Bath and shower: Bar soap to register comeback, premium end to be hit
The Indian market is dominated by bar soap, which made up 89% of all bath and shower value in 2016. However, growth rates for bar soap have steadily dropped over the past three years. Alternatives such as body wash/shower gel had started gaining popularity with leading brands Dove, Lifebuoy and Nivea focusing on these products to tap into the premiumisation trend.
The premiumisation trend within bath and shower may be set to change with the implementation of GST. Categorising bar soap as a necessity product, tax for bar soap under GST was brought down to 18% from prevailing rate of 24%. Bar soap has low price elasticity, hence represent one of the least price-sensitive beauty products in India. Bar soap already has a significant price advantage on body wash/shower gel. GST rates are going to further increase this price gap between the two categories and lower-income consumers are expected to switch back to bar soap. This is expected to boost volume consumption of bar soap by an additional 4,000 tonnes in 2018 as average unit prices are expected to be reduced by leading players.
Colour cosmetics: Cheapest brands have the most to lose
The safety and quality of the products are important to Indian colour cosmetics consumers, however more often than not, affordability and access is a barrier to choice. As a result, the market is highly fragmented, with 50% made up of local and sometimes illegal “other” brands, sold largely via grocery stores and local independent retailers.
GST raises the tax on colour cosmetics from 24% to 28%, making even the cheapest of products more unaffordable. Since local players sit at the very bottom of the price spectrum and are not desirable but simply attainable, this could benefit international players in the mass/masstige segments, notably Unilever’s Lakmé brand.
Greater market consolidation could occur as a result and bolster loyalty to those established brands with a notable but not leading market share (eg ranked 6-10), including Colorbar, as consumers appreciate their relative value.

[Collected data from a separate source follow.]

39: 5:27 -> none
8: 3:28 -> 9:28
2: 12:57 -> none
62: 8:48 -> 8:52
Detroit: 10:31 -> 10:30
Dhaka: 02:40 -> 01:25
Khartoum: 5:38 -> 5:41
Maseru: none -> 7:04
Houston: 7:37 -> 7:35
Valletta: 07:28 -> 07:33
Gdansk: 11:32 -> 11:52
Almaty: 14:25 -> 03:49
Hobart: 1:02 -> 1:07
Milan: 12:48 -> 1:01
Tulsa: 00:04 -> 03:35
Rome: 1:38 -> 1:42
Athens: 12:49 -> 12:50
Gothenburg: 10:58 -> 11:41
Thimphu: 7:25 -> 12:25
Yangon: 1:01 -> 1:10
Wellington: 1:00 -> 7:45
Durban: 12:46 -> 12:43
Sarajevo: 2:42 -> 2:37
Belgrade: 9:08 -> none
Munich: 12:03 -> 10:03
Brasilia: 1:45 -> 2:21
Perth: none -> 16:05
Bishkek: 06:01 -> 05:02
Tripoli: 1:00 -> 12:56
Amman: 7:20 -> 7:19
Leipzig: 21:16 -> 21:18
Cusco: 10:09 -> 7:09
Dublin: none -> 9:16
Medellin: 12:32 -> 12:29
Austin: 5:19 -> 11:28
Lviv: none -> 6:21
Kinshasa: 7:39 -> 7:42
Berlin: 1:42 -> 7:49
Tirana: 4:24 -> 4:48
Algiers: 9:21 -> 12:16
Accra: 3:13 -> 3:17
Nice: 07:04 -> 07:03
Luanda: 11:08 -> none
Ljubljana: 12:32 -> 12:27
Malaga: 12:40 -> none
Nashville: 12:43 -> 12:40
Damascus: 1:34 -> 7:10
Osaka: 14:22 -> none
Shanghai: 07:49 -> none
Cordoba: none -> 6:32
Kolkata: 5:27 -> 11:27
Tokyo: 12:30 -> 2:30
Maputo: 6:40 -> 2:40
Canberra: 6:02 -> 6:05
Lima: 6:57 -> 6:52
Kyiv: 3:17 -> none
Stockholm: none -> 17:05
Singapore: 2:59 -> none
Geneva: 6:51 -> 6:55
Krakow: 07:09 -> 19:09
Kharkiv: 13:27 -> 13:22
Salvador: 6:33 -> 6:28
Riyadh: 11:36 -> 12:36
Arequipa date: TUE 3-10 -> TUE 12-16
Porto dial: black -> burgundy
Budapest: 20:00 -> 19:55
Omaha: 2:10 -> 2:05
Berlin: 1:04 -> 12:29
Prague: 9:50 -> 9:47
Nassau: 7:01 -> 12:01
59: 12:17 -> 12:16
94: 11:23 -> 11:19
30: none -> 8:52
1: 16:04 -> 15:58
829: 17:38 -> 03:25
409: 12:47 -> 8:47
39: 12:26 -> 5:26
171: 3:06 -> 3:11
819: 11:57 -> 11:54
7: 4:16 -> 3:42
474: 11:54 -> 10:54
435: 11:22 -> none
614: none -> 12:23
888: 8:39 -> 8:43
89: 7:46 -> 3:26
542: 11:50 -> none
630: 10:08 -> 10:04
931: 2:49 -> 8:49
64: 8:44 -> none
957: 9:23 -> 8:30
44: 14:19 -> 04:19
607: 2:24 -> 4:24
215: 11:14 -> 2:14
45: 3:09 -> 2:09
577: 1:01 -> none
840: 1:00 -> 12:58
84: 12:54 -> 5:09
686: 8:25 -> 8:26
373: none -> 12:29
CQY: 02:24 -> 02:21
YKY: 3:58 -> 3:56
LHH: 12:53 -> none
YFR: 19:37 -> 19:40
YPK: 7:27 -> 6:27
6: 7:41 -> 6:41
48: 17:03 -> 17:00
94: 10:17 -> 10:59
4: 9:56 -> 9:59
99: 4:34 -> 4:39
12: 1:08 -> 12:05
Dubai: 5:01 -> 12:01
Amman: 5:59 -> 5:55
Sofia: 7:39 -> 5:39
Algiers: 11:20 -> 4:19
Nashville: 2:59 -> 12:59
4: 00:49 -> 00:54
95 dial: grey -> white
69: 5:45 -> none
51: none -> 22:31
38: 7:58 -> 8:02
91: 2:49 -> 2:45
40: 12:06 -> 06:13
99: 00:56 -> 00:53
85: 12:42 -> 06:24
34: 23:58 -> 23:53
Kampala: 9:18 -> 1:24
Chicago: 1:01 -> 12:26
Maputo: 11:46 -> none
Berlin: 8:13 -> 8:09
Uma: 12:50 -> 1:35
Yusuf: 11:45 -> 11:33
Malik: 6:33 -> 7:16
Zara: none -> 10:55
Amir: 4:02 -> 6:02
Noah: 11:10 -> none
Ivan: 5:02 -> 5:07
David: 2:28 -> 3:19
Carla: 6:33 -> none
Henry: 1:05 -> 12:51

Hair care: Cue for international players to innovate in hair oils
The majority of hair care products in India have been burdened with a higher tax rate, from around 24% to 28%, whereas hair oils (under conditioners), the largest contributor to hair care sales in India, will benefit from a decrease to 18% as it has been classified as a necessity product. Euromonitor’s forecast model predicts that the drop in tax rates on hair oils is expected to drive up consumption to the tune of 2.3 million litres in 2018.
In fact, many international players could suffer on the back of GST because they lack presence in the lucrative and now cheaper, hair oils category, where local companies reign. Unilever, for example, is the market leader of the overall hair care market in India but solely because of its 50% market share in shampoos, whereas it has just 3% of the conditioners (oils) category.
India’s Hair Care Competitive Landscape
Source: Euromonitor International
In order to capitalise on the lower tax for hair oils and their increased affordability for the everyday consumer, international players could tap into the premium end of this market by targeting urban consumers with oils formulated with more sophisticated ingredients such as argan, jojoba, camelia and almond among others.